Start of Block
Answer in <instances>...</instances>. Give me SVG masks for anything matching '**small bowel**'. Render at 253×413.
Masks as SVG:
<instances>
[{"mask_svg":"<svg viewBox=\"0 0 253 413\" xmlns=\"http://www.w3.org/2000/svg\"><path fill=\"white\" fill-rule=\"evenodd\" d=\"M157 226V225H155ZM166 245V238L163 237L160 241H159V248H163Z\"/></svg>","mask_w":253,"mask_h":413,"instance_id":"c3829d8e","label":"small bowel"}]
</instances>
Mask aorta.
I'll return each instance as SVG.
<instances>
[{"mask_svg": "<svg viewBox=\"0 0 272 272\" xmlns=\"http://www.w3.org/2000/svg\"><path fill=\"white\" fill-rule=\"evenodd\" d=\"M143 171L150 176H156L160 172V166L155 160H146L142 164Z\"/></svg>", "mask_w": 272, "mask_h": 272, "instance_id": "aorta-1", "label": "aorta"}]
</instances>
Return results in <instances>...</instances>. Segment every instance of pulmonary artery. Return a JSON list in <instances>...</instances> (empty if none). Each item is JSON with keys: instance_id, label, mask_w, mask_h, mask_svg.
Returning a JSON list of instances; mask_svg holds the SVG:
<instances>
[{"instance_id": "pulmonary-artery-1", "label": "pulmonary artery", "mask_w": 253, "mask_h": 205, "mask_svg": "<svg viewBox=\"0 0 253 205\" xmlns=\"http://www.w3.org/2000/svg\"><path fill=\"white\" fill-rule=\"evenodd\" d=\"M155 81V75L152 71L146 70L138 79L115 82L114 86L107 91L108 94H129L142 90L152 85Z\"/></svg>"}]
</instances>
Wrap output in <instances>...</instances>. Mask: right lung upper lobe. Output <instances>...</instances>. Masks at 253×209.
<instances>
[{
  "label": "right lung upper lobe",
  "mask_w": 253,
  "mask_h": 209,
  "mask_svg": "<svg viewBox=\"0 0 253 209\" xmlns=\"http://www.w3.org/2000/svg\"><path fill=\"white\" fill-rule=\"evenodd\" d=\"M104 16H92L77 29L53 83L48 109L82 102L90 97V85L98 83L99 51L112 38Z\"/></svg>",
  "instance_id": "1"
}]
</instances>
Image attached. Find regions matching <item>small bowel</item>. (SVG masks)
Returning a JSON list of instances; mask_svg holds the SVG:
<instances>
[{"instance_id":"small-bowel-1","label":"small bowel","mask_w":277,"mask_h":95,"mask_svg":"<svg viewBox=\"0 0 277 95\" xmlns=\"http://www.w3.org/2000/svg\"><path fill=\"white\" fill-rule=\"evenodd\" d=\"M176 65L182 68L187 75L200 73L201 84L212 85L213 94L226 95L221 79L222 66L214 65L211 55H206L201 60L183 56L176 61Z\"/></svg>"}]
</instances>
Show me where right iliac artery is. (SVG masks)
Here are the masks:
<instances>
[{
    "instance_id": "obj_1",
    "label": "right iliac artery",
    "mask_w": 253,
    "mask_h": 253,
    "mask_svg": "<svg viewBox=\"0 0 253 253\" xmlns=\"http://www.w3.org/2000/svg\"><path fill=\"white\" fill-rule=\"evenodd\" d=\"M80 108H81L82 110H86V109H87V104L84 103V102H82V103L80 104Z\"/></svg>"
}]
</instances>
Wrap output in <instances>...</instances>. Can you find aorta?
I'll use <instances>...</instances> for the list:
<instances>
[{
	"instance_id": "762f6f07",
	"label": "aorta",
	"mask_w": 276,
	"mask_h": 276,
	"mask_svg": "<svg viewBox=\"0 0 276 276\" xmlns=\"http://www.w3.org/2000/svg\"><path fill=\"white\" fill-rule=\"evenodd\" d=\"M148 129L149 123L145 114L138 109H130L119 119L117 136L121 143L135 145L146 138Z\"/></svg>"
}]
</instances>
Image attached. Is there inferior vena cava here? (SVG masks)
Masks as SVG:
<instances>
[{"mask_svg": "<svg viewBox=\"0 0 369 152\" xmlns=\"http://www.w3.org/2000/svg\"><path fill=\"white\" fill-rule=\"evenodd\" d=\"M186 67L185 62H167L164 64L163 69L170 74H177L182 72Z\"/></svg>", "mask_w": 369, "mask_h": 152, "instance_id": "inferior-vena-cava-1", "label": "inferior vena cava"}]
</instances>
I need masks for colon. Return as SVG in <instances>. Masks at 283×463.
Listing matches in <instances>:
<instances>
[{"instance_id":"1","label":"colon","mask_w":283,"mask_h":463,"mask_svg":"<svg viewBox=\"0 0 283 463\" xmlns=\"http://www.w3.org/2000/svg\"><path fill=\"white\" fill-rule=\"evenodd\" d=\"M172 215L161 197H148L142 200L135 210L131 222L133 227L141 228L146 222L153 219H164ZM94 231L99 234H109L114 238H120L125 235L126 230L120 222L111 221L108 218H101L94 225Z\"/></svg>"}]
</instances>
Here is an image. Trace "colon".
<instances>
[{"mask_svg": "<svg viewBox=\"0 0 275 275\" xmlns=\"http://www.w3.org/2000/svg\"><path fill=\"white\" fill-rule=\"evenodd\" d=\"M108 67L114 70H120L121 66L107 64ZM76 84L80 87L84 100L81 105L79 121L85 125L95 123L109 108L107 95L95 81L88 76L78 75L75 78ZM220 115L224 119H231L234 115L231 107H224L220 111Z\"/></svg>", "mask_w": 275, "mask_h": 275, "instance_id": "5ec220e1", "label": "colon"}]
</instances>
End of Block
* _WHAT THE TASK REQUIRES_
Your answer should repeat every entry exactly.

* _ANSWER SECTION_
Answer in <instances>...</instances>. Give me SVG masks for anything matching '**small bowel**'. Render at 253×413.
Masks as SVG:
<instances>
[{"mask_svg":"<svg viewBox=\"0 0 253 413\" xmlns=\"http://www.w3.org/2000/svg\"><path fill=\"white\" fill-rule=\"evenodd\" d=\"M157 226V225H155ZM166 245V238L163 237L160 241H159V248H163Z\"/></svg>","mask_w":253,"mask_h":413,"instance_id":"c3829d8e","label":"small bowel"}]
</instances>
Mask aorta.
I'll return each instance as SVG.
<instances>
[{"mask_svg": "<svg viewBox=\"0 0 272 272\" xmlns=\"http://www.w3.org/2000/svg\"><path fill=\"white\" fill-rule=\"evenodd\" d=\"M143 171L150 176H156L160 172V166L155 160H146L142 164Z\"/></svg>", "mask_w": 272, "mask_h": 272, "instance_id": "aorta-1", "label": "aorta"}]
</instances>
Return results in <instances>...</instances>. Segment every instance of pulmonary artery. Return a JSON list in <instances>...</instances> (empty if none). Each item is JSON with keys: instance_id, label, mask_w, mask_h, mask_svg.
Returning a JSON list of instances; mask_svg holds the SVG:
<instances>
[{"instance_id": "pulmonary-artery-1", "label": "pulmonary artery", "mask_w": 253, "mask_h": 205, "mask_svg": "<svg viewBox=\"0 0 253 205\" xmlns=\"http://www.w3.org/2000/svg\"><path fill=\"white\" fill-rule=\"evenodd\" d=\"M155 81V75L152 71L146 70L138 79L115 82L114 86L107 91L108 94H129L142 90L152 85Z\"/></svg>"}]
</instances>
Wrap output in <instances>...</instances>. Mask: right lung upper lobe. Output <instances>...</instances>. Masks at 253×209.
<instances>
[{
  "label": "right lung upper lobe",
  "mask_w": 253,
  "mask_h": 209,
  "mask_svg": "<svg viewBox=\"0 0 253 209\" xmlns=\"http://www.w3.org/2000/svg\"><path fill=\"white\" fill-rule=\"evenodd\" d=\"M104 16H92L77 29L53 83L48 109L82 102L90 97V85L98 83L99 51L112 38Z\"/></svg>",
  "instance_id": "1"
}]
</instances>
Image attached. Find regions matching <item>small bowel</item>. (SVG masks)
Returning a JSON list of instances; mask_svg holds the SVG:
<instances>
[{"instance_id":"small-bowel-1","label":"small bowel","mask_w":277,"mask_h":95,"mask_svg":"<svg viewBox=\"0 0 277 95\" xmlns=\"http://www.w3.org/2000/svg\"><path fill=\"white\" fill-rule=\"evenodd\" d=\"M176 65L182 68L187 75L200 73L201 84L212 85L213 94L226 95L221 79L222 66L214 65L211 55H206L201 60L183 56L176 61Z\"/></svg>"}]
</instances>
Show me where right iliac artery is. (SVG masks)
Here are the masks:
<instances>
[{
    "instance_id": "obj_1",
    "label": "right iliac artery",
    "mask_w": 253,
    "mask_h": 253,
    "mask_svg": "<svg viewBox=\"0 0 253 253\" xmlns=\"http://www.w3.org/2000/svg\"><path fill=\"white\" fill-rule=\"evenodd\" d=\"M80 108H81L82 110H86V109H87V104L84 103V102H82V103L80 104Z\"/></svg>"
}]
</instances>
Wrap output in <instances>...</instances>. Can you find aorta?
I'll use <instances>...</instances> for the list:
<instances>
[{
	"instance_id": "762f6f07",
	"label": "aorta",
	"mask_w": 276,
	"mask_h": 276,
	"mask_svg": "<svg viewBox=\"0 0 276 276\" xmlns=\"http://www.w3.org/2000/svg\"><path fill=\"white\" fill-rule=\"evenodd\" d=\"M148 129L149 123L145 114L138 109H130L119 119L117 136L121 143L135 145L146 138Z\"/></svg>"
}]
</instances>
Image attached. Is there inferior vena cava here? (SVG masks)
Masks as SVG:
<instances>
[{"mask_svg": "<svg viewBox=\"0 0 369 152\" xmlns=\"http://www.w3.org/2000/svg\"><path fill=\"white\" fill-rule=\"evenodd\" d=\"M186 67L185 62H167L164 64L163 69L170 74H177L182 72Z\"/></svg>", "mask_w": 369, "mask_h": 152, "instance_id": "inferior-vena-cava-1", "label": "inferior vena cava"}]
</instances>
I need masks for colon. Return as SVG in <instances>. Masks at 283×463.
Listing matches in <instances>:
<instances>
[{"instance_id":"1","label":"colon","mask_w":283,"mask_h":463,"mask_svg":"<svg viewBox=\"0 0 283 463\" xmlns=\"http://www.w3.org/2000/svg\"><path fill=\"white\" fill-rule=\"evenodd\" d=\"M172 215L161 197H148L142 200L135 210L131 222L133 227L141 228L146 222L153 219H164ZM94 231L99 234H109L114 238H120L125 235L126 230L120 222L111 221L108 218H101L94 225Z\"/></svg>"}]
</instances>
Here is an image. Trace "colon".
<instances>
[{"mask_svg": "<svg viewBox=\"0 0 275 275\" xmlns=\"http://www.w3.org/2000/svg\"><path fill=\"white\" fill-rule=\"evenodd\" d=\"M108 67L114 70H120L121 66L107 64ZM76 84L80 87L84 100L81 105L79 121L85 125L95 123L109 108L107 95L95 81L88 76L78 75L75 78ZM220 115L224 119H231L234 115L231 107H224L220 111Z\"/></svg>", "mask_w": 275, "mask_h": 275, "instance_id": "5ec220e1", "label": "colon"}]
</instances>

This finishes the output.